DATA RECORDS |
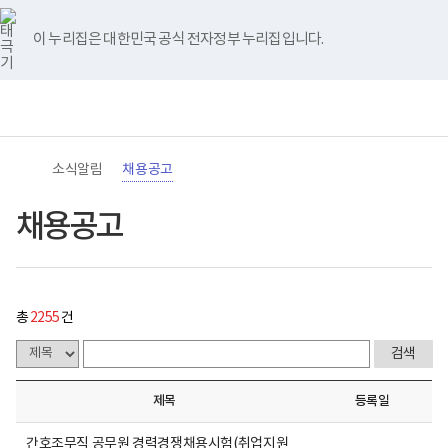
바
너
채
유
블
인
페
홈
처
이
다
끝
로
비
용
튜
로
스
이
가
767px
공
브
그
타
스
이 누리집은 대한민국 공식 전자정부 누리집입니다.
기
이
고
음
전
음
페
그
북
메
하
게
램
뉴
(책
시
페
페
페
이
전
통
임
물
체
합
운
목
이
이
이
지
메
검
영
록
뉴
색
기
-
지
지
지
이
관)
번
소식알림
채용공고
보
호,
건
제
이
이
이
동
복
목,
채용공고
지
작
동
동
동
부
성
국
자,
립
등
재
록
활
일,
총
2255
건
원
첨
로
부,
고
조
회
수
제목
등록일
내
용
이
간호조무직 공무원 경력경쟁채용시험(취업지원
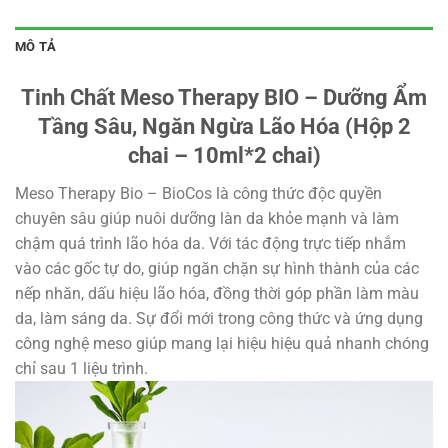
MÔ TẢ
Tinh Chất Meso Therapy BIO – Dưỡng Ẩm
Tầng Sâu, Ngăn Ngừa Lão Hóa (Hộp 2
chai – 10ml*2 chai)
Meso Therapy Bio – BioCos là công thức độc quyền
chuyên sâu giúp nuôi dưỡng làn da khỏe mạnh và làm
chậm quá trình lão hóa da. Với tác động trực tiếp nhắm
vào các gốc tự do, giúp ngăn chặn sự hình thành của các
nếp nhăn, dấu hiệu lão hóa, đồng thời góp phần làm màu
da, làm sáng da. Sự đổi mới trong công thức và ứng dụng
công nghệ meso giúp mang lại hiệu hiệu quả nhanh chóng
chỉ sau 1 liệu trình.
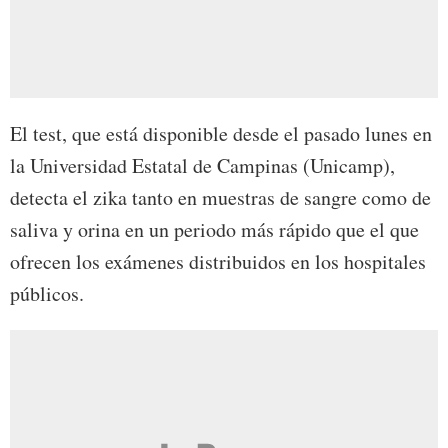
El test, que está disponible desde el pasado lunes en
la Universidad Estatal de Campinas (Unicamp),
detecta el zika tanto en muestras de sangre como de
saliva y orina en un periodo más rápido que el que
ofrecen los exámenes distribuidos en los hospitales
públicos.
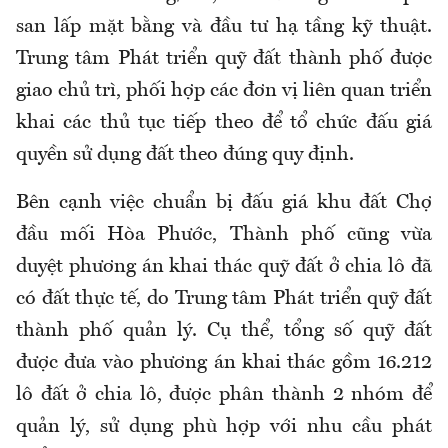
san lấp mặt bằng và đầu tư hạ tầng kỹ thuật.
Trung tâm Phát triển quỹ đất thành phố được
giao chủ trì, phối hợp các đơn vị liên quan triển
khai các thủ tục tiếp theo để tổ chức đấu giá
quyền sử dụng đất theo đúng quy định.
Bên cạnh việc chuẩn bị đấu giá khu đất Chợ
đầu mối Hòa Phước, Thành phố cũng vừa
duyệt phương án khai thác quỹ đất ở chia lô đã
có đất thực tế, do Trung tâm Phát triển quỹ đất
thành phố quản lý. Cụ thể, tổng số quỹ đất
được đưa vào phương án khai thác gồm 16.212
lô đất ở chia lô, được phân thành 2 nhóm để
quản lý, sử dụng phù hợp với nhu cầu phát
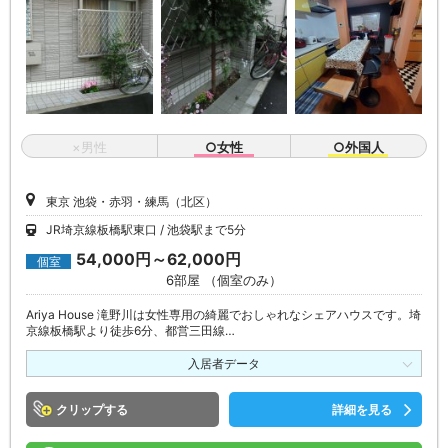
×男性
○女性
○外国人
東京 池袋・赤羽・練馬（北区）
JR埼京線板橋駅東口
池袋駅まで5分
54,000円～62,000円
個室
6部屋 （個室のみ）
Ariya House 滝野川は女性専用の綺麗でおしゃれなシェアハウスです。埼
京線板橋駅より徒歩6分、都営三田線…
入居者データ
クリップ
詳細を見る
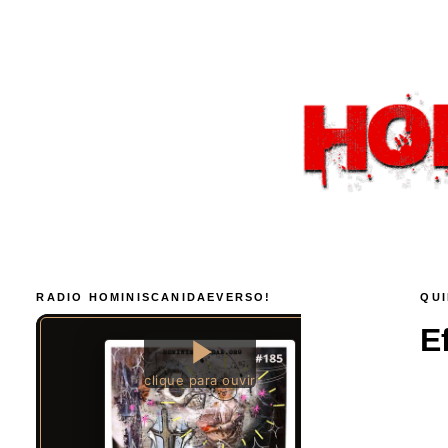
RADIO HOMINISCANIDAEVERSO!
QUI
E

PROBLEM STATEMENT |
Wherever the string "tiếp" appears in the entries above, return the line it appears on.

RESULT FOR THIS EXERCISE |
chậm quá trình lão hóa da. Với tác động trực tiếp nhắm
khai các thủ tục tiếp theo để tổ chức đấu giá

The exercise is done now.